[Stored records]
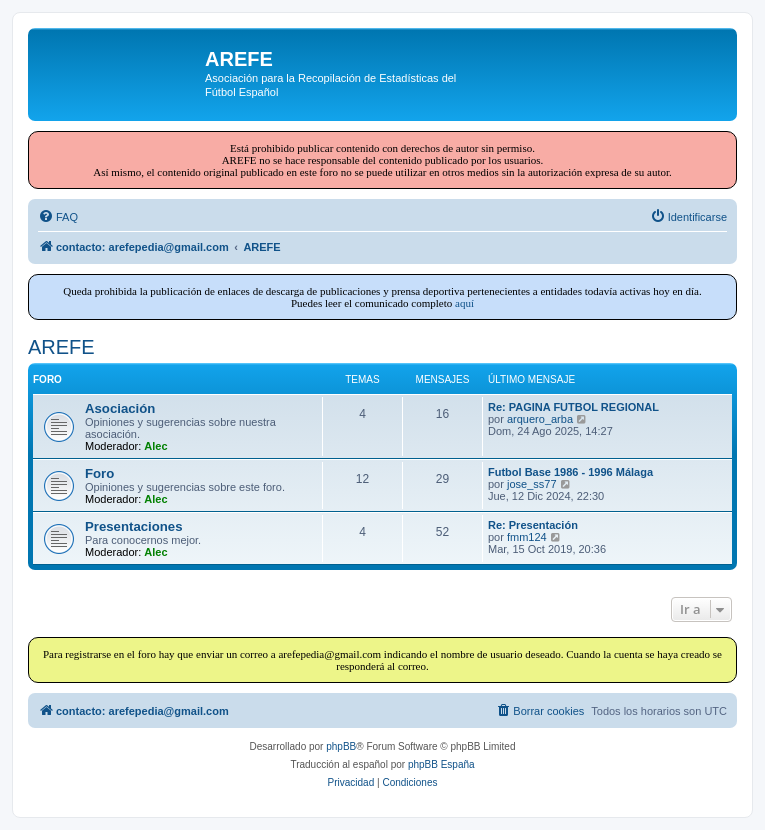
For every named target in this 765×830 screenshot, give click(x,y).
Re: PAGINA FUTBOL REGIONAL (573, 407)
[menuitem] (58, 217)
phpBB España (441, 764)
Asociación (120, 408)
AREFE (61, 347)
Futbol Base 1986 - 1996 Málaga (570, 472)
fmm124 (527, 537)
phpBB (341, 746)
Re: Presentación (533, 525)
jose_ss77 (532, 484)
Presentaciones (134, 526)
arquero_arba (540, 419)
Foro (99, 473)
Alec (155, 446)
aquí (464, 303)
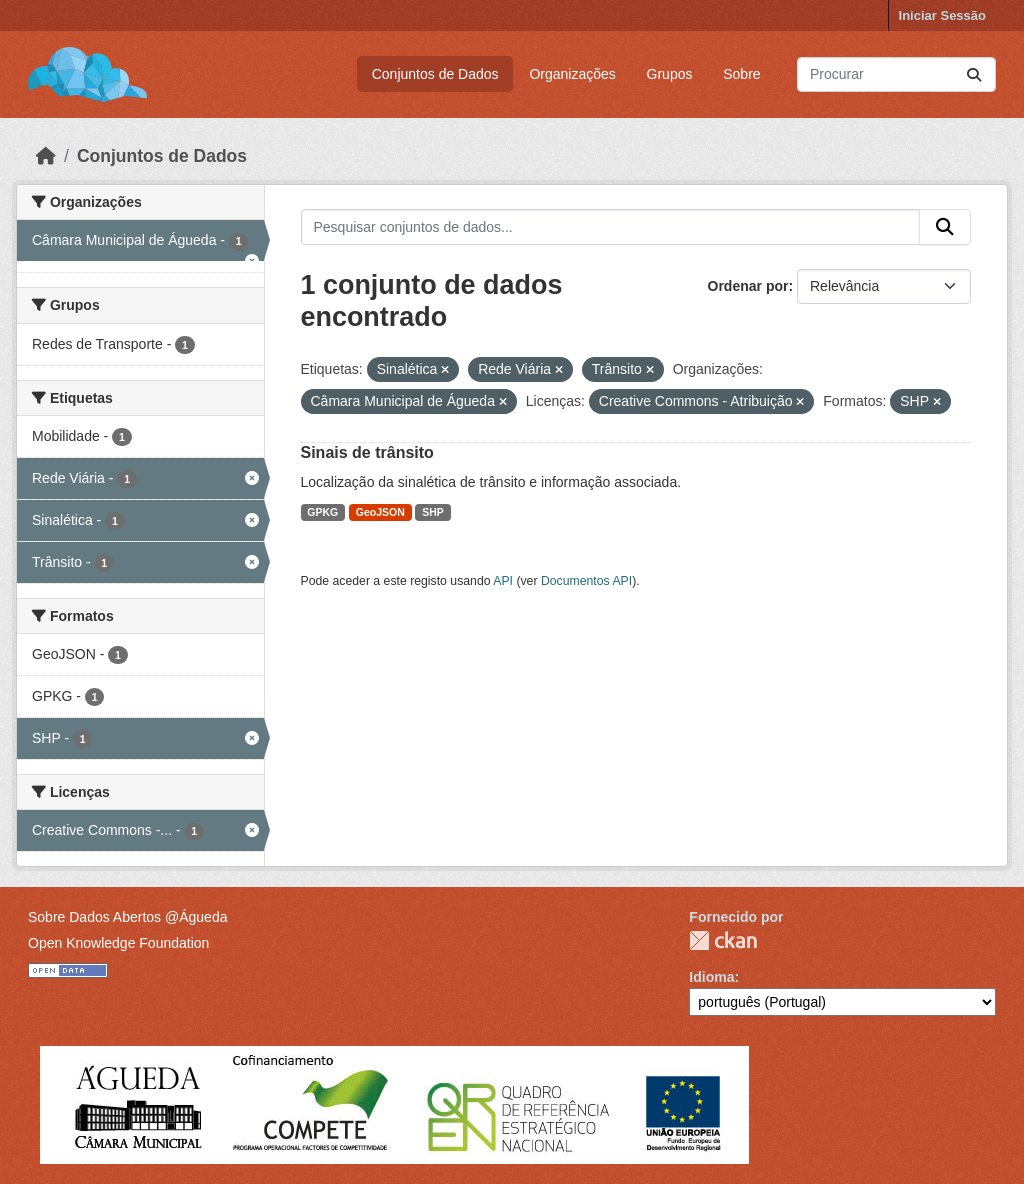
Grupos (670, 74)
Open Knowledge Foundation (118, 943)
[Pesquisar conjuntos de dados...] (896, 74)
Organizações (572, 74)
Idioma (711, 977)
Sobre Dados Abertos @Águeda (127, 917)
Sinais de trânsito (367, 452)
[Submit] (974, 74)
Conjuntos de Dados (435, 74)
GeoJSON (380, 512)
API (503, 581)
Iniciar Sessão (942, 15)
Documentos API (586, 581)
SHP (433, 512)
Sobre (741, 74)
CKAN (723, 940)
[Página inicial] (46, 156)
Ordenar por (748, 286)
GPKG (322, 512)
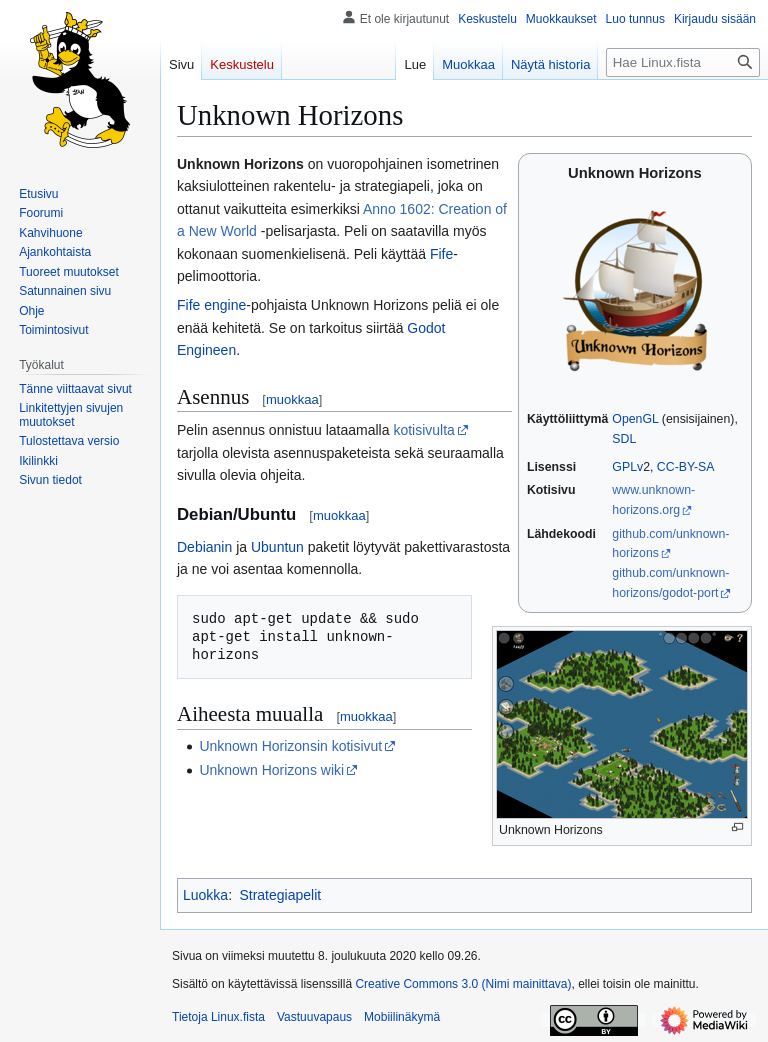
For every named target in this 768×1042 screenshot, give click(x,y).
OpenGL (635, 419)
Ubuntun (277, 547)
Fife (441, 254)
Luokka (205, 895)
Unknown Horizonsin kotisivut (290, 746)
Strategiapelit (280, 895)
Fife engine (211, 305)
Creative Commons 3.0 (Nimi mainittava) (463, 984)
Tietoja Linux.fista (218, 1017)
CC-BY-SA (686, 467)
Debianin (204, 547)
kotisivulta (423, 430)
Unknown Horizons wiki (271, 770)
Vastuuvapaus (314, 1017)
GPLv (627, 467)
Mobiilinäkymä (402, 1017)
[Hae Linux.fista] (683, 62)
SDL (624, 439)
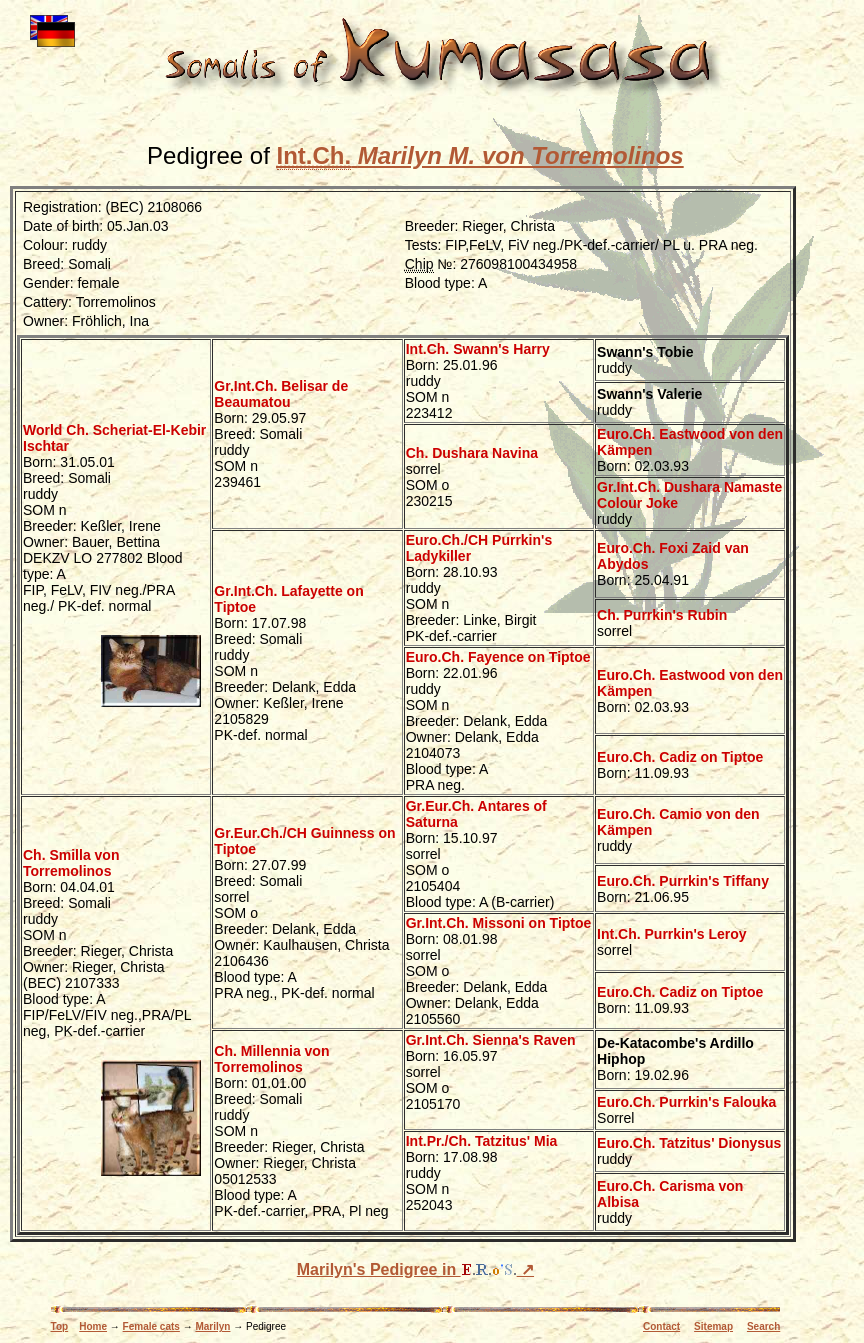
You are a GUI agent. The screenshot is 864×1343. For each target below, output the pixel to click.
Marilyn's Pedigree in (407, 1269)
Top (60, 1326)
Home (93, 1326)
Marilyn (212, 1326)
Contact (661, 1326)
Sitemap (713, 1326)
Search (763, 1326)
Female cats (151, 1326)
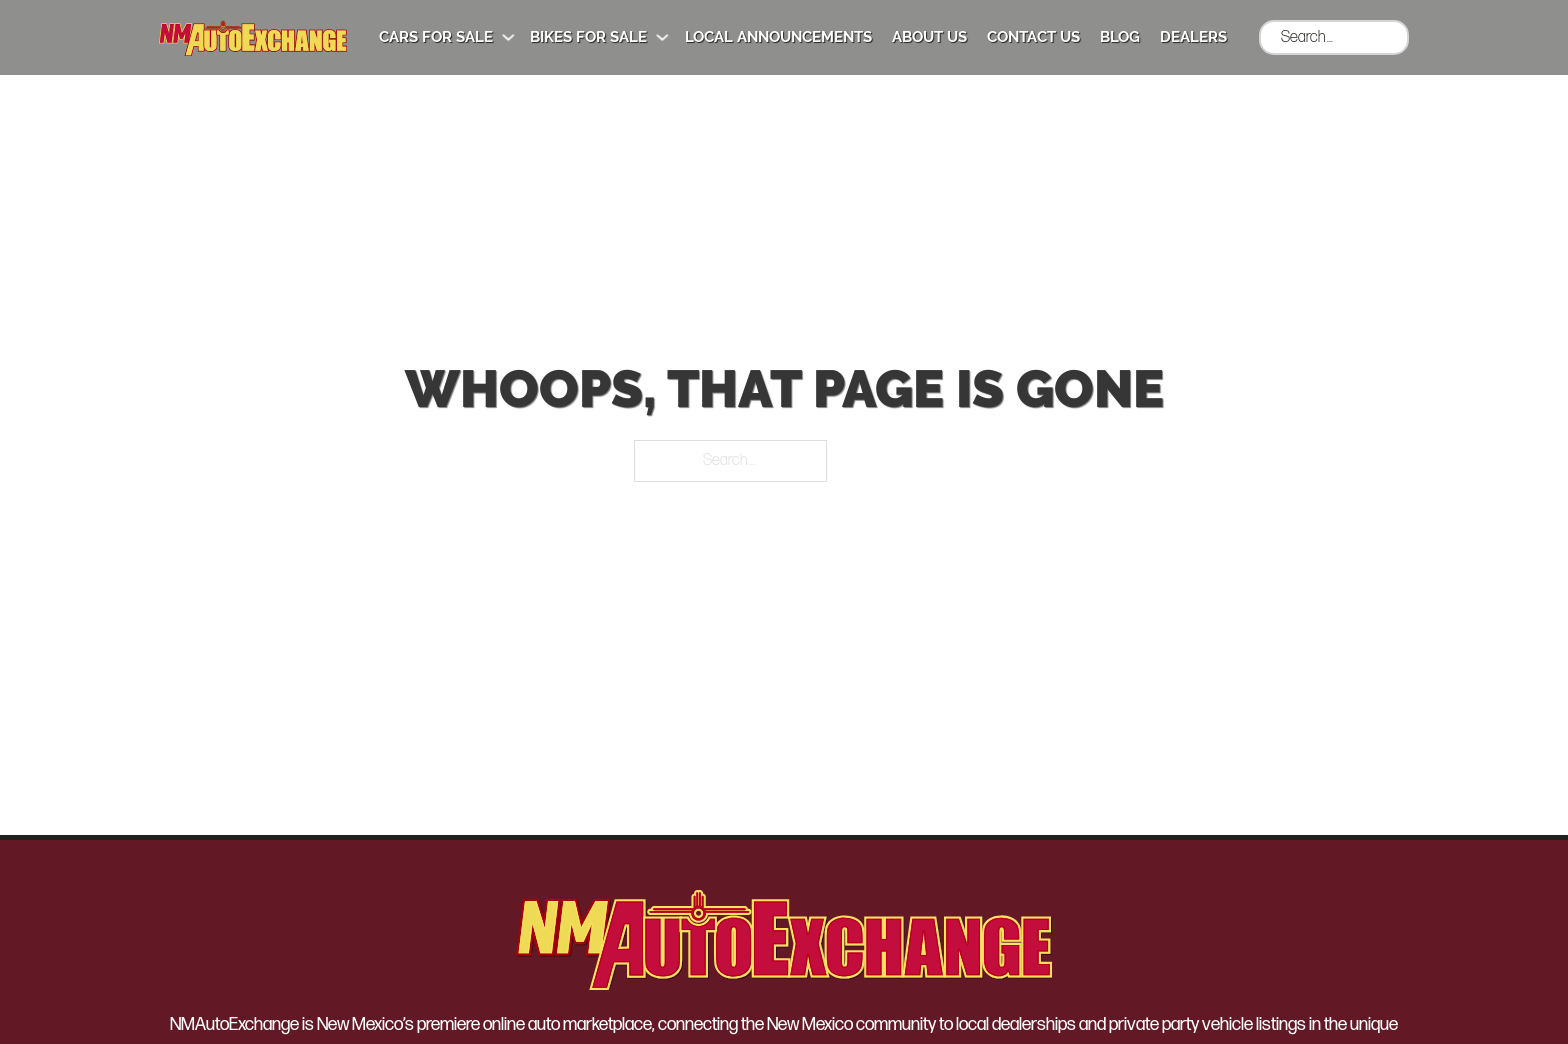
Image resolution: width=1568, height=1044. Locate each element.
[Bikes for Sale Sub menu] (662, 37)
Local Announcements (778, 37)
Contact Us (1033, 37)
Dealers (1193, 37)
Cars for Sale (436, 37)
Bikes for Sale (588, 37)
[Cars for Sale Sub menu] (508, 37)
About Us (929, 37)
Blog (1120, 37)
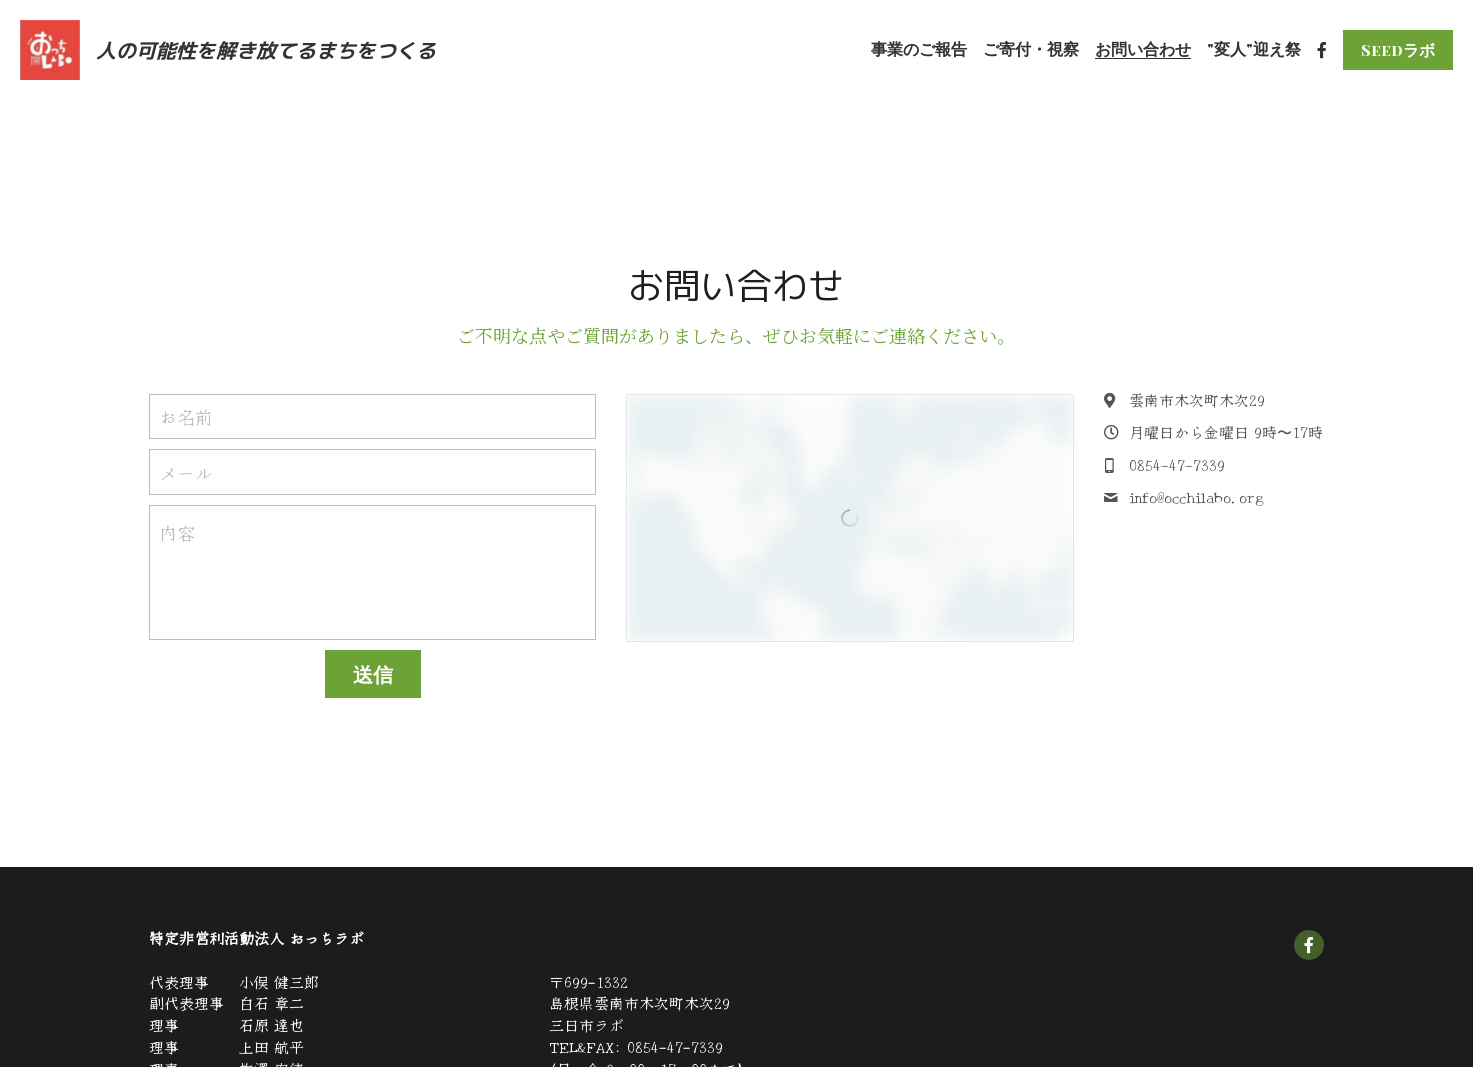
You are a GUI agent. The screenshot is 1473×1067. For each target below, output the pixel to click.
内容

ABOUT THIS EXERCISE:
Because only one stretch of the records is wanted, please output the lines from the one holding "jose_ss77 (532, 484)" through the one holding "Strategiapelit (280, 895)" exactly, both included, and leave every picture out.

EXERCISE RESULT:
jose_ss77 (532, 484)
Presentaciones (134, 526)
arquero_arba (540, 419)
Foro (99, 473)
Alec (155, 446)
aquí (464, 303)
Grupos (670, 74)
Open Knowledge Foundation (118, 943)
[Pesquisar conjuntos de dados...] (896, 74)
Organizações (572, 74)
Idioma (711, 977)
Sobre Dados Abertos @Águeda (127, 917)
Sinais de trânsito (367, 452)
[Submit] (974, 74)
Conjuntos de Dados (435, 74)
GeoJSON (380, 512)
API (503, 581)
Iniciar Sessão (942, 15)
Documentos API (586, 581)
SHP (433, 512)
Sobre (741, 74)
CKAN (723, 940)
[Página inicial] (46, 156)
Ordenar por (748, 286)
GPKG (322, 512)
For every named target in this 768×1042 screenshot, give click(x,y).
OpenGL (635, 419)
Ubuntun (277, 547)
Fife (441, 254)
Luokka (205, 895)
Unknown Horizonsin kotisivut (290, 746)
Strategiapelit (280, 895)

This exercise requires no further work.